C’était une rencontre planifiée par Laurent Gaudé bien avant que le lauréat ne reçoive lundi son prestigieux prix, tant le président se dit « interpellé par la voix singulière » avec laquelle Éric Vuillard aborde le fait historique, ne serait-ce qu’à travers 14 Juillet (sur la Révolution française), Tristesse de la terre (la légende de Buffalo Bill) ou son tout dernier L’Ordre du jour (les compromissions qui ont favorisé la montée du nazisme): « comme une forme d’enquête pour rectifier, avec le désir de dire mieux que ce que le monde perçoit du sujet ».
Le fait est qu’Éric Vuillard possède cette plume qui rend plus prégnants et plus actuels des événements passés. Chez lui, le grand fracas de l’Histoire est passé au filtre de l’histoire intime. « Je m’adosse aux faits. Écrire sur l’Histoire est certes un travail d’archives, mais c’est aussi trancher pour écrire ce que l’on ignore. » Vuillard n’a pas son pareil pour piocher dans quelques documents, zoomer sur le détail, « en sentir comme il dit « la vibration » pour ajouter du contraste et de la netteté. Comme dans 14 Juillet où il donne existence à cette foule misérable qui prend la Bastille, sortant ainsi un peuple dont on ne parle jamais de son anonymat.
Éric Vuillard convoque ainsi l’Histoire au présent: « Elle n’est pas fixée une fois pour toute. Le temps où nous vivons est mouvant et change nos perspectives. La littérature est politique, elle est subjectivité. » L’écrivain peut ainsi s’approprier l’espace des impressions sensorielles, des regards que tait l’essai historique. Il invoque le fait pour en organiser le récit, à sa manière à lui. Ce que Laurent Gaudé appelle sa « façon de rentrer dans l’arène de la fabrique de l’Histoire ».

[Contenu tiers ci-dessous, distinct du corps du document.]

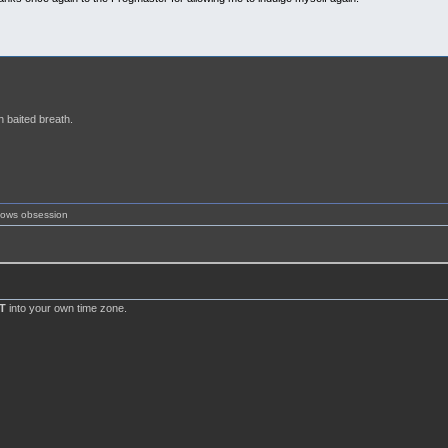
h baited breath.
shows obsession
T
into your own time zone.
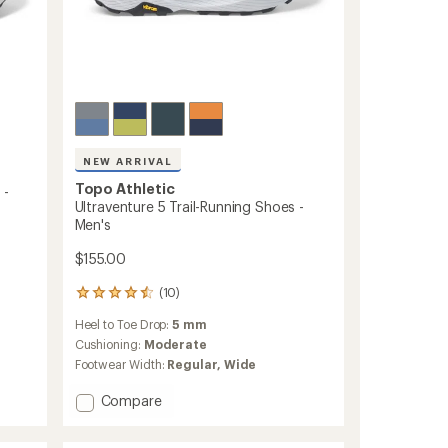
NEW ARRIVAL
Topo Athletic
 -
Ultraventure 5 Trail-Running Shoes -
Men's
$155.00
(10)
10
reviews
Heel to Toe Drop:
5 mm
with
an
Cushioning:
Moderate
average
Footwear Width:
Regular,
Wide
rating
of
Add
Compare
4.5
Ultraventure
out
5
of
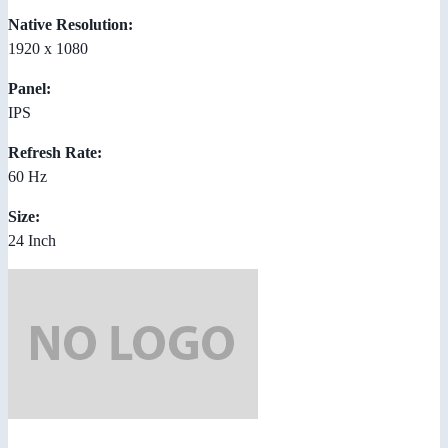
Native Resolution:
1920 x 1080
Panel:
IPS
Refresh Rate:
60 Hz
Size:
24 Inch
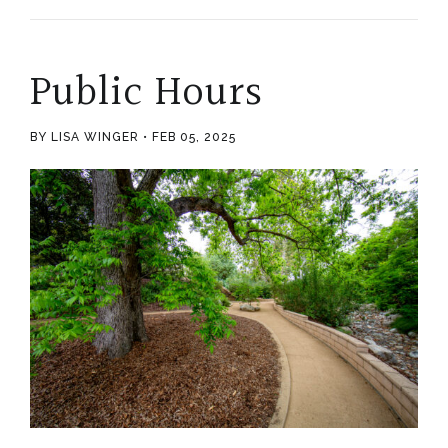
Public Hours
BY LISA WINGER
FEB 05, 2025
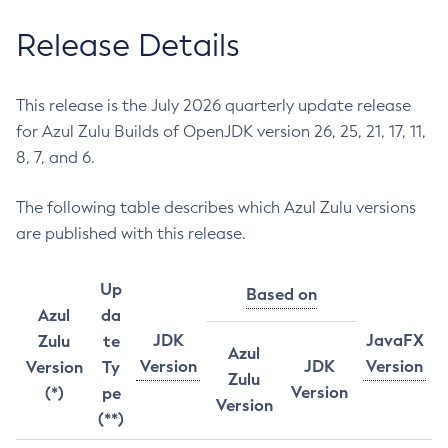
Release Details
This release is the July 2026 quarterly update release
for Azul Zulu Builds of OpenJDK version 26, 25, 21, 17, 11,
8, 7, and 6.
The following table describes which Azul Zulu versions
are published with this release.
Up
Based on
Azul
da
JDK
JavaFX
Zulu
te
Azul
Version
JDK
Version
Version
Ty
Zulu
Version
(*)
pe
Version
(**)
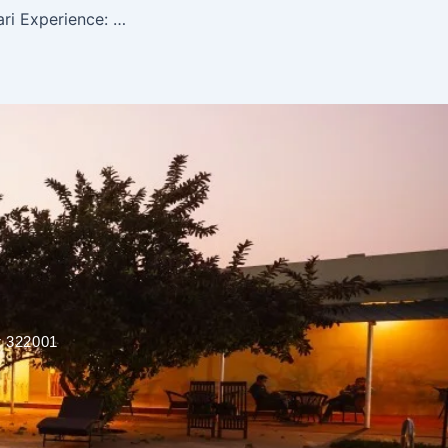
Ranthambore Safari Experience: What to Expect on Your First Tiger Safari
r 322001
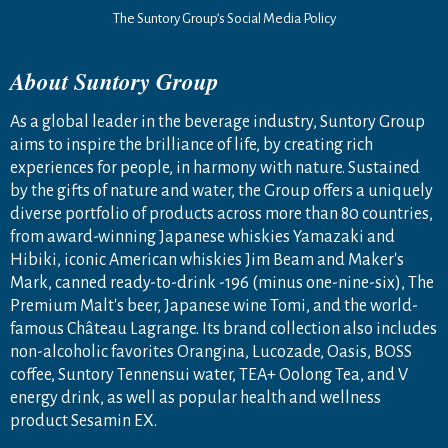
The Suntory Group’s Social Media Policy
About Suntory Group
As a global leader in the beverage industry, Suntory Group
aims to inspire the brilliance of life, by creating rich
experiences for people, in harmony with nature. Sustained
by the gifts of nature and water, the Group offers a uniquely
diverse portfolio of products across more than 80 countries,
from award-winning Japanese whiskies Yamazaki and
Hibiki, iconic American whiskies Jim Beam and Maker's
Mark, canned ready-to-drink -196 (minus one-nine-six), The
Premium Malt's beer, Japanese wine Tomi, and the world-
famous Château Lagrange. Its brand collection also includes
non-alcoholic favorites Orangina, Lucozade, Oasis, BOSS
coffee, Suntory Tennensui water, TEA+ Oolong Tea, and V
energy drink, as well as popular health and wellness
product Sesamin EX.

L’un et l’autre s’accordent sur cette faculté de la littérature, et certainement sa nécessite salutaire, à venir contrarier la chose établie. Et Laurent Gaudé de lire un passage de Tristesse de la terre. Quelques lignes décrivant le Wild West Show, cette énorme machine à divertir conçue par Buffalo Bill à grands renforts de faux combats et de poudre aux yeux, celle d’où est née la supercherie de ce cri indien qui n’a jamais existé, ce « whou, whou, whou » la main frappant la bouche que des générations de gamins reproduisent pour la postérité. « Méfions-nous du grand show de l’Histoire qui nous est servi », affirme Éric Vuillard.